It’s Week 6 of the Survivor Fantasy Football League and Chicago’s #1 White Sox fan - Soxman - continues to toil in the middle of the pack. Meanwhile, yours truly got hit with some karma after making a controversial trade with another competitor. What happened to Soxman? What were the consequences of my machinations? Read on and see for yourself:
Soxman: The best way for me to summarize fantasy week six is that I had no Luck at all. No Andrew Luck that is! His failure to find the end zone on Monday Night Football helped me overcome poor line-up decisions once again to go 2-1 on the week and achieve a 3-way tie for 3rd place.
I passed on starting Brandon Marshall (2 TDs) because like the rest of the world I thought that Rob Gronkowski was going to play. When he didn’t, I decided to listen to you and not play Maurice Jones-Drew (who scored a touchdown) playing Le’Von Bell instead, (no touchdown).
So much for that Jedi intuition to see the future…PAL. Now I know how Ralph Kramden felt on the Honeymooners when Norton let him down….Bang! Zoom! To the moon!
Elliott: You’ve heard the old saying that “even a broken clock is right twice a day”? Well, that’s MJD. You can color me shocked if he somehow scores more than a half-dozen TDs this season. And how could you NOT play Brandon Marshall after his little tirade about not getting the ball enough? You just had to know that Cutler was going to try and keep his buddy happy.
I just wish that Alshon Jeffrey actually caught the ball o those rare occasions when “Cutty” threw in his direction. His paltry receiving numbers were as useful as a screen door on a submarine. And I swear that Peyton Manning must hate his kicker, since all he allowed him to kick were extra points in their last game. COME ON MANNING SETTLE FOR FIELD GOALS EVERY ONCE IN A WHILE!
Leaving Bears Kicker Robbie Gould's 12 points on the bench ended up costing me. Had I played him - or Bengal's QB Andy Dalton, I would have gone 2-1 as opposed to 1-2 this week. I'm still in first place of my division, but I've got that scheming Brian Moore nipping on my heels!
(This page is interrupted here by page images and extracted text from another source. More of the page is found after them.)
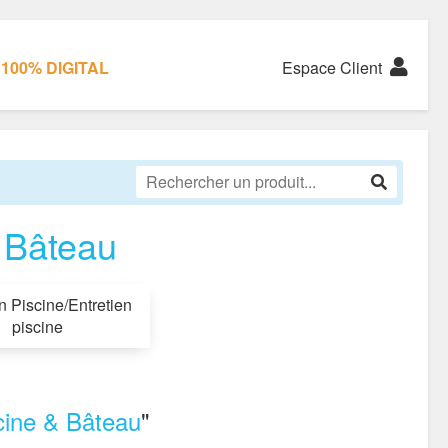
100% DIGITAL
Espace Client
 Bâteau
n Piscine/Entretien
piscine
ine & Bâteau
"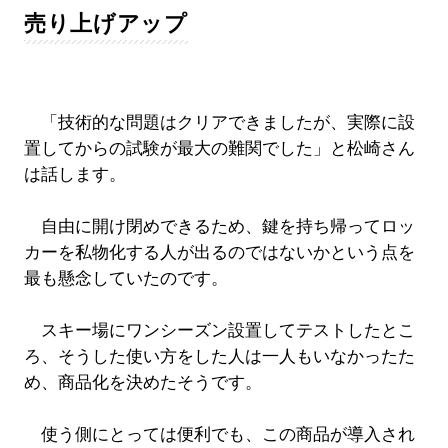
売り上げアップ
「技術的な問題はクリアできましたが、実際に設
置してからの試験が最大の難関でした」と松崎さん
は話します。
自由に開け閉めできるため、鍵を持ち帰ってロッ
カーを私物化する人が出るのではないかという点を
最も懸念していたのです。
スキー場にワンシーズン設置してテストしたとこ
ろ、そうした使い方をした人は一人もいなかったた
め、商品化を決めたそうです。
使う側にとっては便利でも、この商品が導入され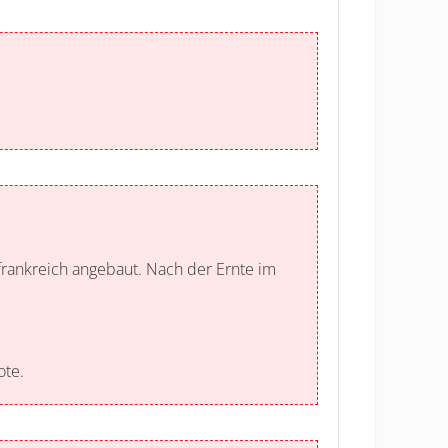
tfrankreich angebaut. Nach der Ernte im
ote.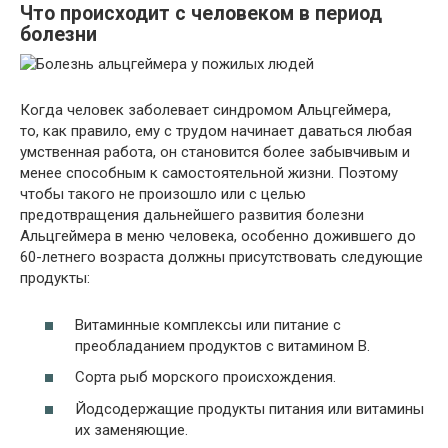
Что происходит с человеком в период
болезни
Когда человек заболевает синдромом Альцгеймера,
то, как правило, ему с трудом начинает даваться любая
умственная работа, он становится более забывчивым и
менее способным к самостоятельной жизни. Поэтому
чтобы такого не произошло или с целью
предотвращения дальнейшего развития болезни
Альцгеймера в меню человека, особенно дожившего до
60-летнего возраста должны присутствовать следующие
продукты:
Витаминные комплексы или питание с
преобладанием продуктов с витамином В.
Сорта рыб морского происхождения.
Йодсодержащие продукты питания или витамины
их заменяющие.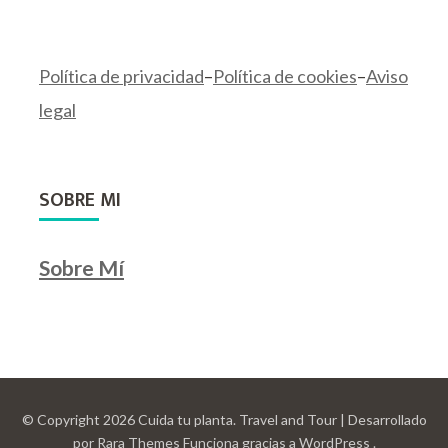
Política de privacidad
–
Política de cookies
–
Aviso
legal
SOBRE MI
Sobre Mí
© Copyright 2026
Cuida tu planta
.
Travel and Tour | Desarrollado
por
Rara Themes
Funciona gracias a
WordPress
.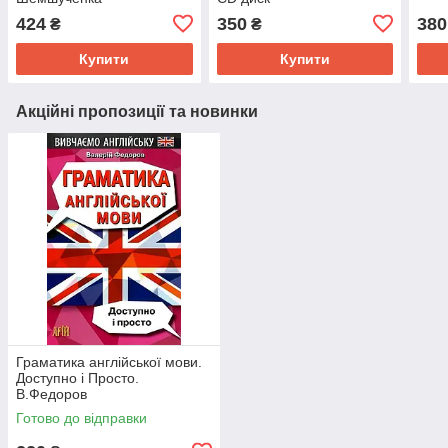
424
350
380
₴
₴
Купити
Купити
Акційні пропозиції та новинки
Граматика англійської мови.
Доступно і Просто.
В.Федоров
Готово до відправки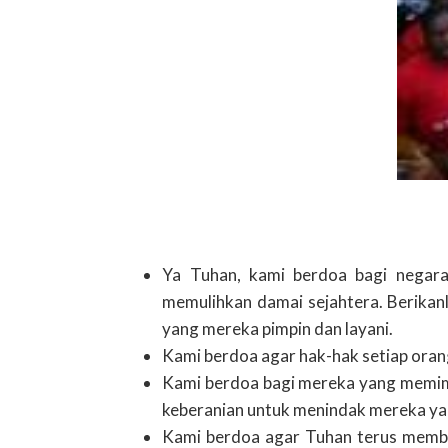
Ya Tuhan, kami berdoa bagi negara
memulihkan damai sejahtera. Berikan
yang mereka pimpin dan layani.
Kami berdoa agar hak-hak setiap orang
Kami berdoa bagi mereka yang memimpi
keberanian untuk menindak mereka ya
Kami berdoa agar Tuhan terus memban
Soxman: As you are a self-admitted nerd, I’ll channel Jambi the Genie, the pal of the true king of geeks, Pee Wee Herman in looking to the future and previewing week 7.
Drew Brees is on a bye. Do you think Andy Dalton (3 TDs in week 6), who you acquired in the blockbuster trade with the Red Eye’s Brian Moore will have enough magic in his arm to bring you a win, or will you say "Mecca lecca hi, mecca hiney ho” and find another source of scoring from the scrap heap?
Ok for you youngsters, who might not get the Pee Wee Herman pop culture analogy, Elliott is like Hugh Jackman in Real Steel. He builds a prize winning fighting robot of a fantasy football team with cast-offs and parts he finds from a junkyard. #Truth
Sorry “Bub,” but that is the only Hugh Jackman comparison I’m giving you. Although when it comes to these fantasy football debates you are pretty good at bringing the claws out!
Elliott: While I appreciate the back-handed compliment, I think it may be a bit premature. That trade I made with Moore looked good on the surface, but then the running back who was the lynchpin of the deal - Dallas’ Demarco Murray - went down his an injury after scoring a TD. His backup - Joseph Randle - was quickly snatched up off of waivers by Moore. THINK I GOT HOODWINKED?
As for the bye, I’m going with Andy Dalton, who actually had better numbers than Brees did this past weekend. Now watch Jets QB Geno Smith have a monster game while sitting on my bench.
After my trade with Moore, I find myself in the same situation that I was in before it: thin at running back and with my QBs messing with my head.
Soxman: Did you watch the season premiere of the Walking Dead? (Spoiler Alert to those who didn’t see it.) What do you think the deal is with the drinking water? How about the scene where the roof caved in and trapped newbie, former military medic Bob as zombies crashed through the ceiling and crawled towards him ready to feast?
I bring up the Walking Dead for two reasons. First, when I saw the roof crashing scene, after instinctively singing “It’s Raining Zombies” to the Weather Girls Disco classic “It’s Raining Men,”
I quickly thought the scene was symbolic of our buddy, league commissioner, Phil Thompson. His 2-16 record likely has him feeling like he’s having his flesh ripped apart or likely wishing Daryl would just walk up to him and put him out of his misery with a head stomp like he did that zombie.